I am told I kept repeating "I lost my wife". I broke into a drenching sweat. I could not stand up. And for several minutes I scared the heck out of my wife and son. Then it seemed to pass. As quickly as it appeared.
A couple of years ago, in the middle of a meal, my wife had gotten up to get a glass of water, heading to the sink and passed out, face first, to the floor. It was then I first learned of vasovagal syncope, a sudden drop in blood pressure causing fainting. An aberration, with many possible causes, not indicative of a significant underlying problem. So it was for her. So, I assumed, it would be for me.
After a little internal debate, it was decided I should go to the hospital to get checked out. That maybe self diagnosis was not the correct way to handle this. And there was the issue of the aching jaw.
Fairfield Hospital is a 25 bed facility located a drive and mid iron from our apartment. If one had to fall down and go boom in the middle of the night, what better time and place to do it.

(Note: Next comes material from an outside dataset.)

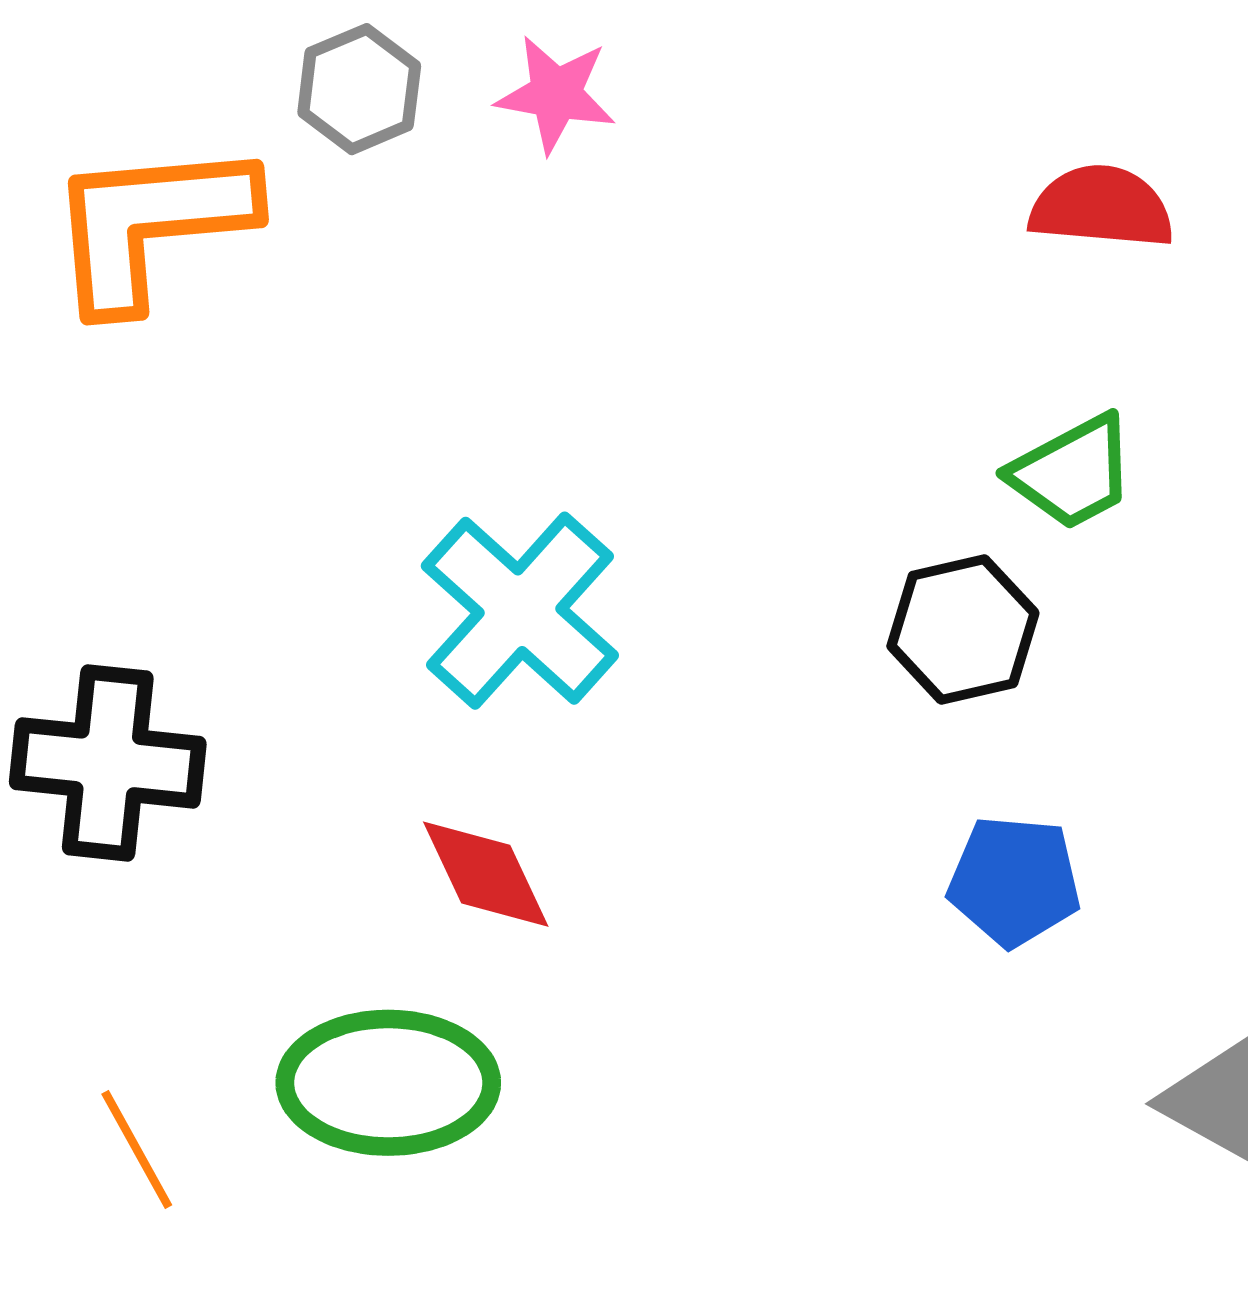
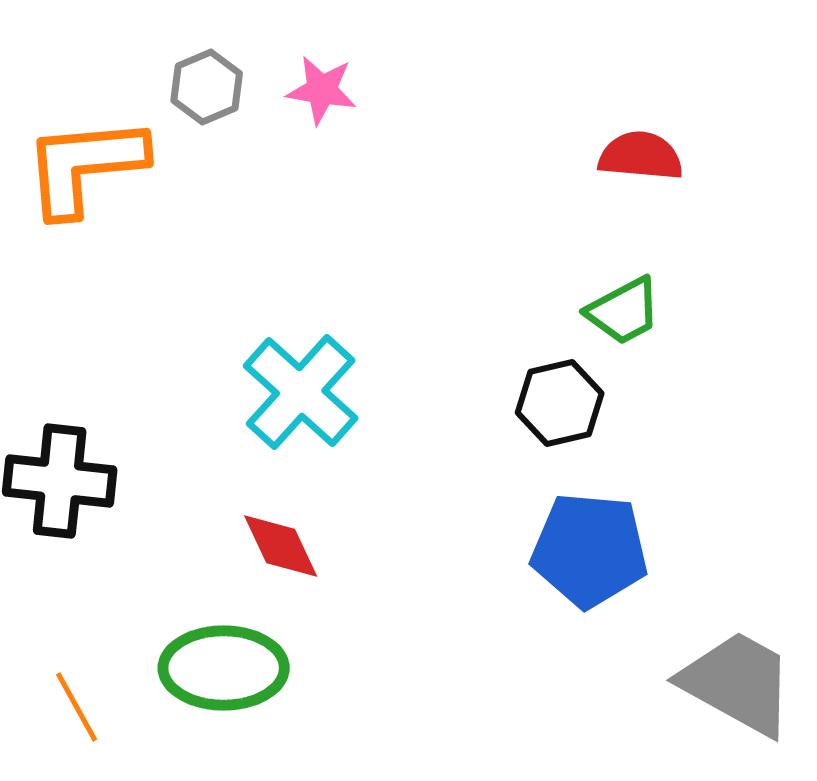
blue pentagon: (1014, 881) -> (590, 550), size x1.5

I received care in the same amount of time as if royalty had walked through the door. Three nurses and a doctor with nothing better to do then to tend to some old guy who just wandered in.
In the end, it was nothing more or less than expected. There was some fancier name attached to this event as related to old men in mid pee in the dark of night, but it seems, apart from a medical degree, our family could have collectively been the doctors on this case. And my jaw, much like my ego, was bruised but not broken.
As we meander through life, from time to time we all fall down. If we are lucky, we get to stand up again. I am lucky.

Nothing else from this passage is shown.